==== The data ====

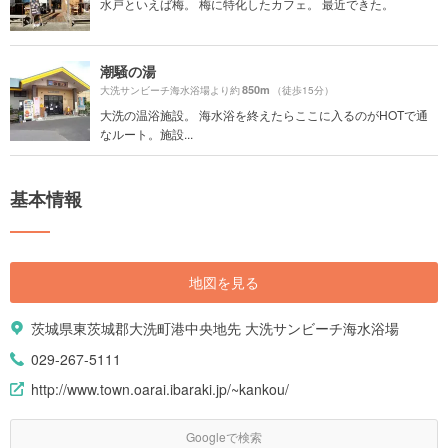
水戸といえば梅。 梅に特化したカフェ。 最近できた。
潮騒の湯
850m
大洗サンビーチ海水浴場より約
（徒歩15分）
大洗の温浴施設。 海水浴を終えたらここに入るのがHOTで通
なルート。施設...
基本情報
地図を見る
茨城県東茨城郡大洗町港中央地先 大洗サンビーチ海水浴場
029-267-5111
http://www.town.oarai.ibaraki.jp/~kankou/
Googleで検索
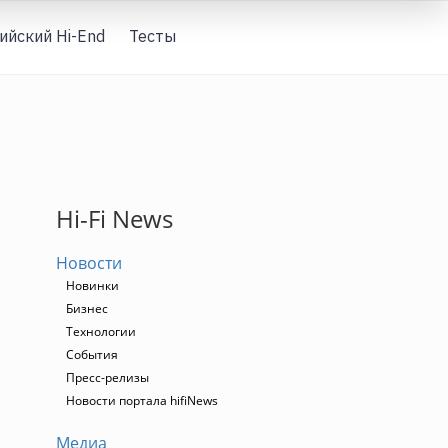
ийский Hi-End
Тесты
Вход
Hi-Fi News
Новости
Новинки
Бизнес
Технологии
События
Пресс-релизы
Новости портала hifiNews
Медиа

====

Work order.
A faithful copy of the data is required: each word kept, each picture omitted.

Task response.
水戸といえば梅。 梅に特化したカフェ。 最近できた。
潮騒の湯
850m
大洗サンビーチ海水浴場より約
（徒歩15分）
大洗の温浴施設。 海水浴を終えたらここに入るのがHOTで通
なルート。施設...
基本情報
地図を見る
茨城県東茨城郡大洗町港中央地先 大洗サンビーチ海水浴場
029-267-5111
http://www.town.oarai.ibaraki.jp/~kankou/
Googleで検索
ийский Hi-End
Тесты
Вход
Hi-Fi News
Новости
Новинки
Бизнес
Технологии
События
Пресс-релизы
Новости портала hifiNews
Медиа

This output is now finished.